The cost estimate for a sustained 51% attack on Bitcoin runs into tens of billions of dollars for hardware alone, before accounting for electricity. And that cost must be sustained for long enough to complete the attack - which means the window of opportunity is narrow while the expense keeps accruing.

There is also a fundamental economic argument against attacking Bitcoin. An entity that controls 51% of Bitcoin's hashrate could mine blocks honestly and collect significant block rewards. Choosing to attack instead destroys the value of the very network that makes those rewards worth anything. A successful 51% attack would collapse trust in Bitcoin, crashing its price - meaning the attacker would be spending billions to destroy the value of their own investment.

Real-World Examples: 51% Attacks on Smaller Chains

While Bitcoin has never been successfully attacked, smaller proof-of-work networks have been - demonstrating that the threat is real when a network lacks sufficient hashrate security.
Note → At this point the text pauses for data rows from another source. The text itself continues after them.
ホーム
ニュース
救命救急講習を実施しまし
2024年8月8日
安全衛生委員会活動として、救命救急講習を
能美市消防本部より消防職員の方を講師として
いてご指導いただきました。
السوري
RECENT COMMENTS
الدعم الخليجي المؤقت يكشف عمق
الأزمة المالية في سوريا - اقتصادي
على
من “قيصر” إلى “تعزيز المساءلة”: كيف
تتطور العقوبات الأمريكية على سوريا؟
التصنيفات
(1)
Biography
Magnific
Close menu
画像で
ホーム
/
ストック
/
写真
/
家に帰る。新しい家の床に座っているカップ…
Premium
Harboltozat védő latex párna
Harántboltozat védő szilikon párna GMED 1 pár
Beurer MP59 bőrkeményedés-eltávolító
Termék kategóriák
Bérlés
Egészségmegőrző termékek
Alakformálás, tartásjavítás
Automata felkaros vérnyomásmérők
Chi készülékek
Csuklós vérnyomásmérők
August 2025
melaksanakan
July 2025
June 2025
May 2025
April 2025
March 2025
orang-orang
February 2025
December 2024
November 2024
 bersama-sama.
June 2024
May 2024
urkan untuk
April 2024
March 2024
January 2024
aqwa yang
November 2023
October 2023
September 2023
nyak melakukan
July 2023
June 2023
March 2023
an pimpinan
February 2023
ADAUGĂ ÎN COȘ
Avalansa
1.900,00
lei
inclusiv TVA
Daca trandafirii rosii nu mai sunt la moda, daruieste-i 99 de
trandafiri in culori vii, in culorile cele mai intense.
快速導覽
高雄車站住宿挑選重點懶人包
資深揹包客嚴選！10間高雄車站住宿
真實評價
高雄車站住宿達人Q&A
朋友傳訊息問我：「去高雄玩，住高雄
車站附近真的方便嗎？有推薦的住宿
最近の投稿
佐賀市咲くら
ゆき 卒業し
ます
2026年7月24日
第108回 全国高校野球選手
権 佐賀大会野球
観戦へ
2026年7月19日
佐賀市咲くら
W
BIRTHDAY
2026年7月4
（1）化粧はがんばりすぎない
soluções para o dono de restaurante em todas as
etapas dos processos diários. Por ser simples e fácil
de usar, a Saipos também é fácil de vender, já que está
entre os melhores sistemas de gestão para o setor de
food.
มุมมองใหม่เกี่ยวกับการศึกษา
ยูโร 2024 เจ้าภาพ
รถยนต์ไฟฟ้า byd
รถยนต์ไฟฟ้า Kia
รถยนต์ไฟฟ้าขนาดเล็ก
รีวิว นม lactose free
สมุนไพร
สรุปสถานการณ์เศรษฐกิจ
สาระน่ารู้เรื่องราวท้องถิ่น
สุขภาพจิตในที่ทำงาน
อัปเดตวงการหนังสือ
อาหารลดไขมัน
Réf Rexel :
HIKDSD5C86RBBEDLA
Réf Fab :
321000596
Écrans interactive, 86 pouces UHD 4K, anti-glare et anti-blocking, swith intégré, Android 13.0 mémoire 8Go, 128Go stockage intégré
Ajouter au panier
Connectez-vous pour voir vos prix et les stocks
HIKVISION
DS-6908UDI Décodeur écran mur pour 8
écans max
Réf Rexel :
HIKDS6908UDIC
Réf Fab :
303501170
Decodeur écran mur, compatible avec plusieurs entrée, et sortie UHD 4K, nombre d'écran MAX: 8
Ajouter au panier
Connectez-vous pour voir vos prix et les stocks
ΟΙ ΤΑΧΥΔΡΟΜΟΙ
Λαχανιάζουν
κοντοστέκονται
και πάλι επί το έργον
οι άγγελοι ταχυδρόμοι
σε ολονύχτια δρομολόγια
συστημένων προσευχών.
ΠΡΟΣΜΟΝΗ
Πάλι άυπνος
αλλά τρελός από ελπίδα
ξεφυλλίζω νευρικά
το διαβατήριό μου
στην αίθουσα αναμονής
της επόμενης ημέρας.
Ethereum Classic (ETC) suffered multiple 51% attacks between 2019 and 2020. In August 2020 alone, ETC was attacked three times within a single month. Attackers were able to reorganize hundreds of blocks and double-spend millions of dollars worth of ETC on exchanges before the exchanges could respond. The attacks were feasible because renting 51% of ETC's hashrate from mining services like NiceHash was relatively inexpensive compared to Bitcoin.
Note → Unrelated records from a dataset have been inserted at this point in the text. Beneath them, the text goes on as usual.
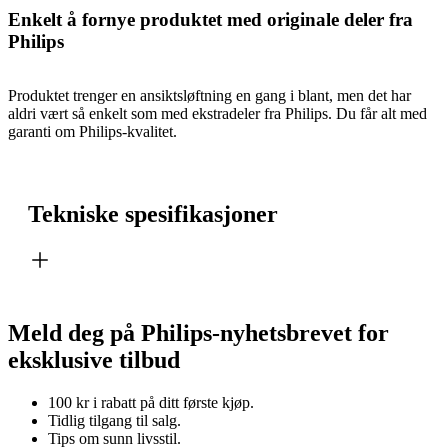
Enkelt å fornye produktet med originale deler fra
Philips
Produktet trenger en ansiktsløftning en gang i blant, men det har
aldri vært så enkelt som med ekstradeler fra Philips. Du får alt med
garanti om Philips-kvalitet.
Tekniske spesifikasjoner
Meld deg på Philips-nyhetsbrevet for
eksklusive tilbud
100 kr i rabatt på ditt første kjøp.
Tidlig tilgang til salg.
Tips om sunn livsstil.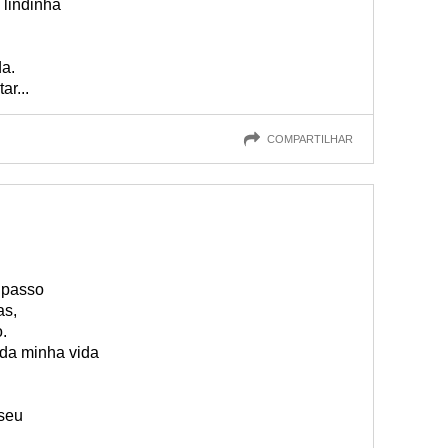
 lindinha
da.
ar...
COMPARTILHAR
 passo
as,
.
 da minha vida
 seu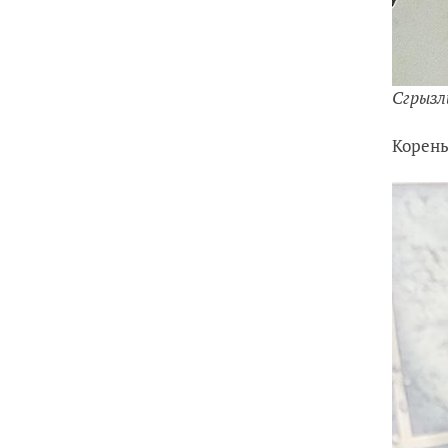
Сгрызл
Корень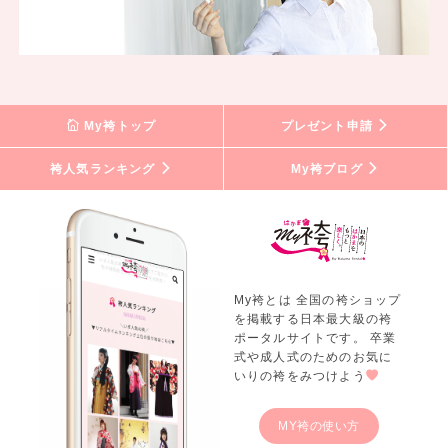
My袴トップ
プレゼント申請
袴人気ランキング
My袴ブログ
My袴とは 全国の袴ショップ
を掲載する日本最大級の袴
ポータルサイトです。 卒業
式や成人式のためのお気に
いりの袴をみつけよう
MY袴の使い方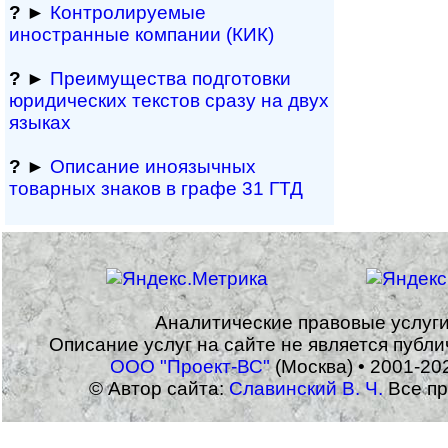
?
►
Контролируемые
иностранные компании (КИК)
?
►
Преимущества под­гото­вки
юри­ди­чес­ких тек­с­тов сразу на двух
языках
?
►
Описание иноязычных
товарных знаков в графе 31 ГТД
Аналитические правовые услуг
Описание услуг на сайте не является публ
ООО "Проект-ВС"
(Москва) • 2001-20
© Автор сайта:
Славинский В. Ч.
Все пр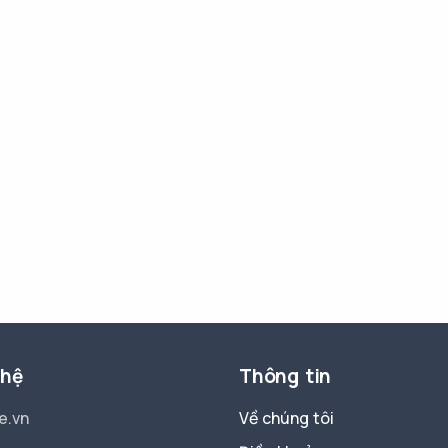
 hệ
Thông tin
e.vn
Về chúng tôi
These attacks illustrate the key variable in proof-of-work security: the total cost of attack. Networks with low hashrate and a liquid market for renting that hashrate are vulnerable. Bitcoin, with its enormous and hardware-bound hashrate, sits at the opposite end of that spectrum. There is no marketplace where you can rent 300-plus exahashes per second - it does not exist.

The Economic Incentive Argument

Satoshi Nakamoto addressed the incentive question directly in the Bitcoin whitepaper. The argument is straightforward: a rational miner with majority hashrate earns more by playing by the rules than by attacking them. Honest mining generates a steady stream of block rewards and transaction fees. An attack is a one-time event that, if successful, would likely destroy the market value of the reward.

This is sometimes called the "Nash equilibrium" of Bitcoin mining. Even if an attacker could technically execute a 51% attack, the economically rational choice is still to mine honestly. The security of Bitcoin is therefore backed not just by cryptography, but by aligned financial incentives across all participants.

This is a meaningful distinction from traditional financial security, which relies primarily on legal enforcement and trusted intermediaries. Bitcoin's security model functions without requiring trust in any individual participant - it works because participants are rewarded for honest behavior and punished (through wasted resources) for dishonest behavior.